Summer Nature Activity: Comparing Seeds
Children choose from a variety of seeds and watch them grow!
- Grades: PreK–K
Children will develop science skills that encourage observation, prediction, problem solving, and formulating conclusions as they learn about the things seeds need to grow.
- chart paper and markers
- several jars or clear plastic cups
- different plant food items (to be determined by the children)
- plant seeds (corresponding to the food items)
- plastic spoons
- watering can
1. During meeting time, ask children to share what they know about how seeds grow. Use chart paper to record their responses. Invite children to think of different types of foods they have eaten that have seeds inside of them. To assist them, use chart paper to create a list of foods that have seeds. Have children ever planted any of these seeds? Can they grow plants from the seeds in these foods?
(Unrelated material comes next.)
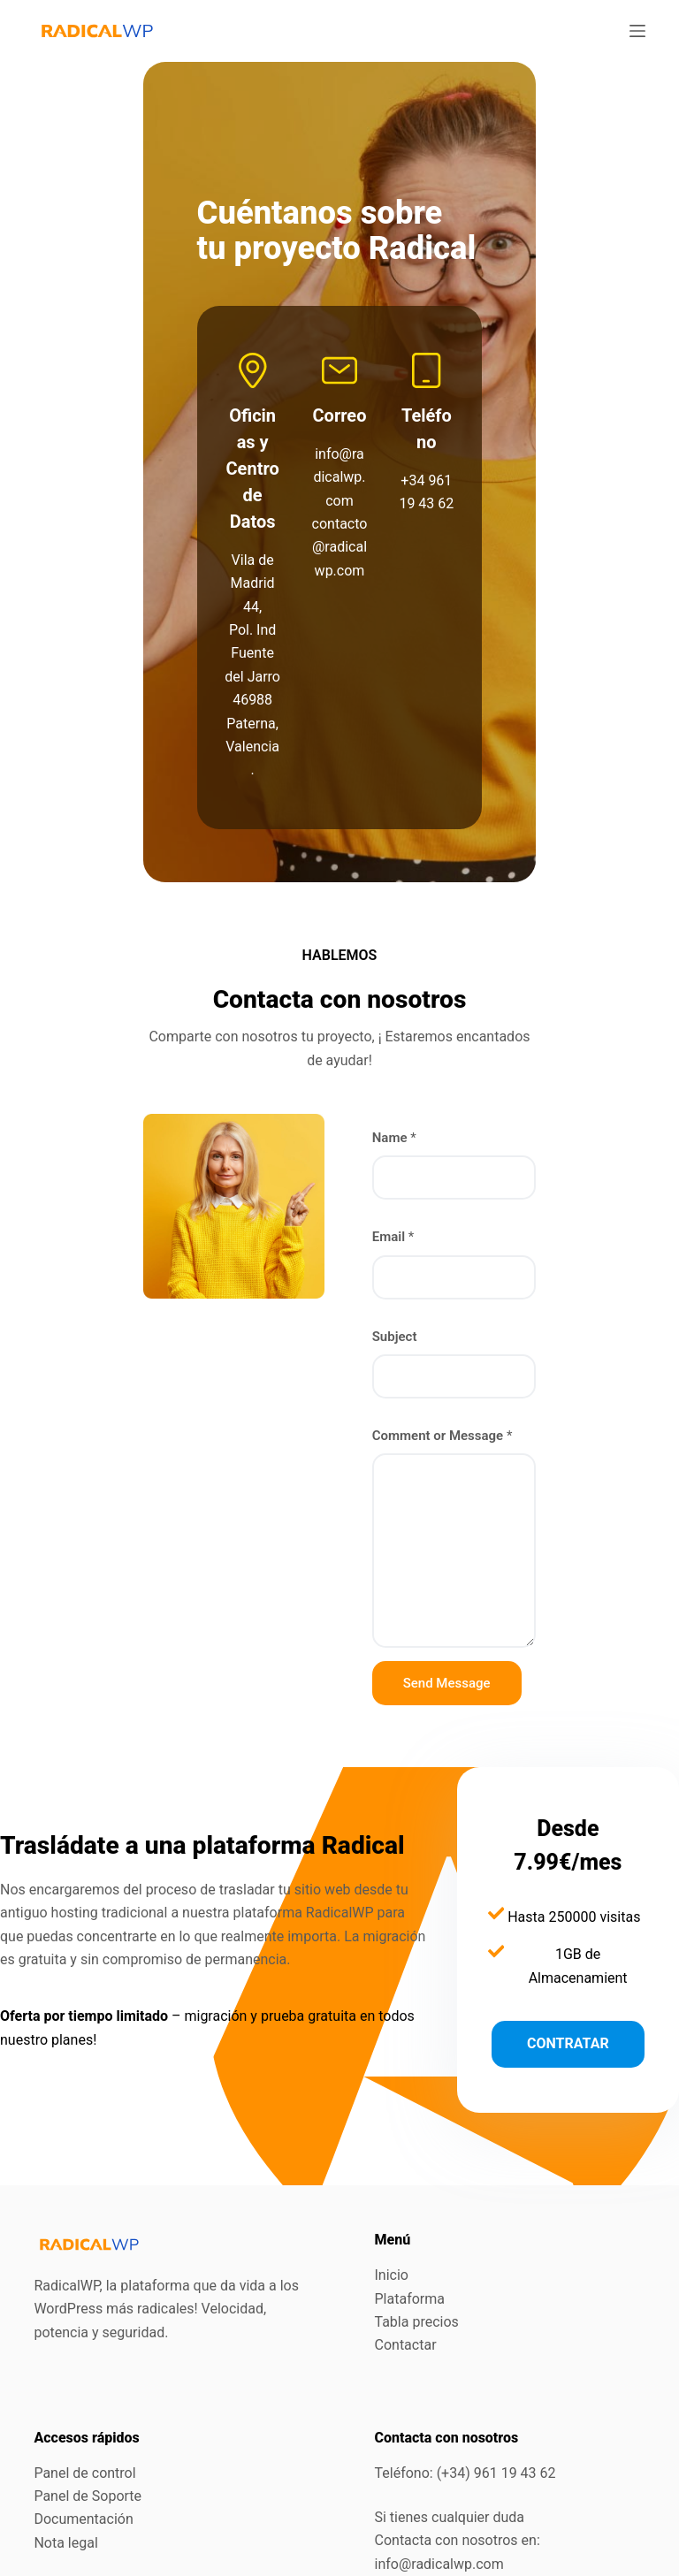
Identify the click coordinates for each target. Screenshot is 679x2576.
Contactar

2. Explain to children that they will have the opportunity to be scientists and study different kinds of seeds. They will study seeds that come from within foods and seeds that can be bought at a store and used for planting. Ask children to predict which seeds will grow. Record their predictions.
3. Ask children to make a list of materials they will need to do their seed experiments. Gather the materials, foods, and store-bought seeds. Assist children in cutting the foods and separating the seeds.
4. Label plastic cups to indicate which type of seed will be placed in each. Use one marker color to distinguish seeds that are taken directly from food sources and another color to distinguish the store-bought seeds. Provide children with plastic spoons and soil. Invite children to plant each type of seed in a plastic cup. Have them place their plants in a sunny area of the classroom or outdoor-play space. Include children in preparing a schedule for caring for and observing their plants. Children's observations can be recorded through drawings, dictations, graphing, and photography.
5. Encourage children to make predictions about the growth of their plants. Ask: How long do you think it will take your plant to grow? What will your plant look like when it sprouts? When it is fully grown? Record children's predictions. When the study has been completed, ask children to describe what they have learned. Record their conclusions on chart paper. Compare their predictions and conclusions.
For younger children: Bring in a variety of fruits and vegetables that you can cut up to help children explore the seeds inside. Before exposing the seeds, let children guess what the seeds might look like. Then, expose the seeds so children can test their predictions.
For older children: Try reversing the activity. Take children on a field trip to a farm or garden center. As children explore mature plants, see if they can recall what the seeds of these plants looked like.
Read the folktale Johnny Appleseed by Eva Moore. Provide children with paper and drawing materials. Invite them to create their own folktale about how a different fruit or vegetable came to be.